Proprietary home automation systems such as AMX and Crestron will ultimately be superceded by standards-based wireless connectivity. However, digital home entertainment networks will continue to struggle while the industry attempts to establish these standards.
This was the consensus of a panel of digital entertainment industry representatives who met on the Gold Coast this week to discuss the future of the industry.
Intel's customer services group business development manager, Sean Casey, described the vision of home entertainment and data convergence as one which seamlessly shared data and entertainment across three screens - handheld digital devices, notebooks and widescreen televisions.

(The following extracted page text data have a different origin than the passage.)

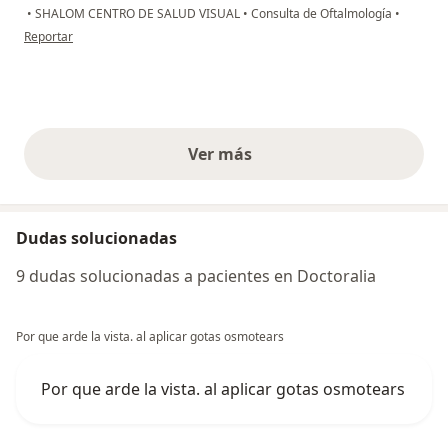
•
SHALOM CENTRO DE SALUD VISUAL
•
Consulta de Oftalmología
•
en opinión del usuario Heidi Johana Ibargüen López
Reportar
Ver más
opiniones anteriores
Dudas solucionadas
9 dudas solucionadas a pacientes en Doctoralia
Por que arde la vista. al aplicar gotas osmotears
Por que arde la vista. al aplicar gotas osmotears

"From a customer point of view, it is not about these devices converging into one," he said. "What's important is being able to share content between the devices."
However, a number of obstacles remained before we realised this vision, managing director of Connected Research Services, Graham Philipson, said.
"What we have got at the moment with home automation is exactly what we had in computing the 1980s with multiple competing operating systems," he said. "Ultimately, the computer market consolidated around a single platform, which in that case happened to be Microsoft. But you can't really decide which standards will ultimately dominate - the market will decide based on which standards are associated with the products they want to buy."
QualiFi marketing director of home entertainment distributor, Ralph Grundl, said current home automation market leaders, AMX and Crestron, would ultimately be replaced by cheaper and more flexible standards-based technology.
"The companies that stick to their guns, and stick to their proprietary systems, will end up falling by the way side," he said. "At the moment they are relying on high-end early adopters, who have the money to throw at the system they want and don't really care if it's proprietary or not."
Grundl said the cost and inflexibility of such technologies would ultimately see them replaced by cheaper, more interoperable technologies that were better able to adjust to the changing entertainment and technology usage patterns. Nonetheless, he said competing home networking technology, although standards-based, remained excessively complex and was unlikely to take hold of the market in the near future.
"We are only just starting to see affordable and easy-to-use products come out that can centralise the control of a lot of different devices," Grundl said. "Until it's easy to do we won't see it widely accepted."